RICETTA DELLA MINESTRA SUI CECI COME LA FACEVA LA BONANIMA DELLA PARISINA

Ingredienti: 200 gr ceci – aglio – rosmarino – olio evo – sale – un cucchiaio di conserva di pomodoro – pepe – 200 gr tagliolini o altro formato di pasta a piacere

Mettete i ceci a mollo in acqua tiepida per 24 ore, poi scolateli e cuoceteli in abbondante acqua.
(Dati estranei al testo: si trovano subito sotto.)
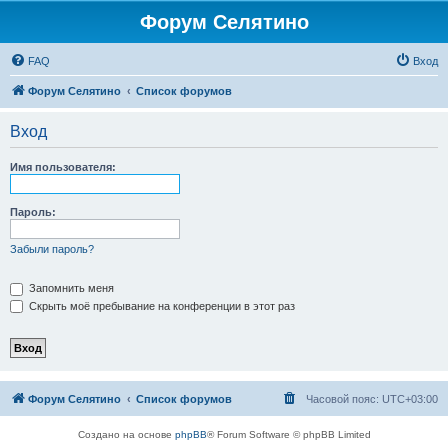
Форум Селятино
FAQ
Вход
Форум Селятино
Список форумов
Вход
Имя пользователя:
Пароль:
Забыли пароль?
Запомнить меня
Скрыть моё пребывание на конференции в этот раз
Форум Селятино
Список форумов
Часовой пояс:
UTC+03:00
Создано на основе
phpBB
® Forum Software © phpBB Limited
Quando saranno cotti, scolateli. In un tegamino a parte scaldate un po’ di olio, un rametto di rosmarino e uno spicchio d’aglio. Quando quest’ultimo avrà preso colore, unite un cucchiaio di conserva di pomodoro e mezzo bicchiere d’acqua. Passate i ceci e uniteli al soffritto, aggiungendo sale e pepe a piacere. Fate bollire ancora la zuppa e fateci cuocere 200 gr di tagliolini o di altra pasta fatta in casa. Servitela e gustatela accompagnandola con un bicchiere di buon vino e buon appetito!


Ah! Dimenticavo…nel racconto la ricetta viene completata con un pochino di veleno…ma non ve lo consiglio: sarebbe un vero delitto!